Reactive prompting treats AI as environment that overhears thinking
A prompting technique where I externalize thinking without directly addressing the LLM. The agent responds to the thought stream rather than engaging in conversation.
So instead of “talking to” an AI, I’m thinking out loud and something picks up on what’s actionable. The agent becomes environment rather than entity (like how a good IDE responds to what I’m doing without explicit commands).
Why This Works
Standard prompting has its place, but it’s a conversation.
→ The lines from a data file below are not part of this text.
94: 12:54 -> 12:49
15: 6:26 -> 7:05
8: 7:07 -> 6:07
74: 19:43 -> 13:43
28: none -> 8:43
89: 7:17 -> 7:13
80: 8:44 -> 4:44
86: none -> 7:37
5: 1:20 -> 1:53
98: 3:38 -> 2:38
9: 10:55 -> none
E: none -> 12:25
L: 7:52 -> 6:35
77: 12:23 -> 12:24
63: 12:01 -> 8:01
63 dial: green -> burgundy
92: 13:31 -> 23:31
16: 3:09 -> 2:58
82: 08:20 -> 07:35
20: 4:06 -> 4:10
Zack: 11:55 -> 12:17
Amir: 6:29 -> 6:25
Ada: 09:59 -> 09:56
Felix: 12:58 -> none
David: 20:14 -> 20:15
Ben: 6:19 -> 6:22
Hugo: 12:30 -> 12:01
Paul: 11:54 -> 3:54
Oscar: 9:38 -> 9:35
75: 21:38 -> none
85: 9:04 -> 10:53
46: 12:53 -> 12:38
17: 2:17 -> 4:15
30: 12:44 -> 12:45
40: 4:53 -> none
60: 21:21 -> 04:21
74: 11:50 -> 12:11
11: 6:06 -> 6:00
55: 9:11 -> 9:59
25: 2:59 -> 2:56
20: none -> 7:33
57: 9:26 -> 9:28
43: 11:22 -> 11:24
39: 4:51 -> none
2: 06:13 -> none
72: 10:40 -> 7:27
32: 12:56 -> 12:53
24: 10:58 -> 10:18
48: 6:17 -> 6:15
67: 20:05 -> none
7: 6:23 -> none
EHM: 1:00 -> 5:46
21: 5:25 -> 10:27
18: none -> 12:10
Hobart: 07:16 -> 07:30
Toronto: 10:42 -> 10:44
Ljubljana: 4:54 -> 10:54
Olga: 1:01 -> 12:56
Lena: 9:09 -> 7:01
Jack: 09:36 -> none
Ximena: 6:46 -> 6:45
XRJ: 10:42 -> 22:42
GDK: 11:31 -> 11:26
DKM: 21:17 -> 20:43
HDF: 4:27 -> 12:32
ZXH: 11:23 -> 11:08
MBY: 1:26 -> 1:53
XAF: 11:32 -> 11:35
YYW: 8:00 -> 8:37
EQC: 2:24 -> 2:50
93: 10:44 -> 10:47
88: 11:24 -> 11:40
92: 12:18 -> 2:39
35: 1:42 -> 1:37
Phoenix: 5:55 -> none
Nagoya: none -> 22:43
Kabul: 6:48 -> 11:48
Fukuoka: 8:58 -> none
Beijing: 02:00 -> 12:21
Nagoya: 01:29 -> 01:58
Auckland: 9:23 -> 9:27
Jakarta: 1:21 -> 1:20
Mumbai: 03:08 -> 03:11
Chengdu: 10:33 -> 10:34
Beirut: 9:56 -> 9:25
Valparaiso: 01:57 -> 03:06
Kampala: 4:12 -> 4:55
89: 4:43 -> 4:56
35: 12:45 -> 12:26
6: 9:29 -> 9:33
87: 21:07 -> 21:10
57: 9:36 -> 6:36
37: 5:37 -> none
With reactive prompting, I’m talking to myself. The agent overhears and responds to what’s actionable. The thoughts are the source of truth, not a back-and-forth.
What Triggers Response
Not everything in the stream needs a response. The triggers I’ve noticed:
- Expressed need or uncertainty
- Ambiguity that blocks progress
- Errors or contradictions worth flagging
- Tasks implied but not stated
Pure reflection can flow past without interruption.
The Keywords Hint
When the thought stream needs specific context or tools, I add a keywords: line at the end:
Discussion about this needed x-devonthink-item://...
keywords: devonthink mcp, mcporter
The keywords act as hints for tooling or skills. It’s metadata for the stream, not a command.
Distill is a product built on this model. AI agents watch threads, spot patterns, and act without being prompted.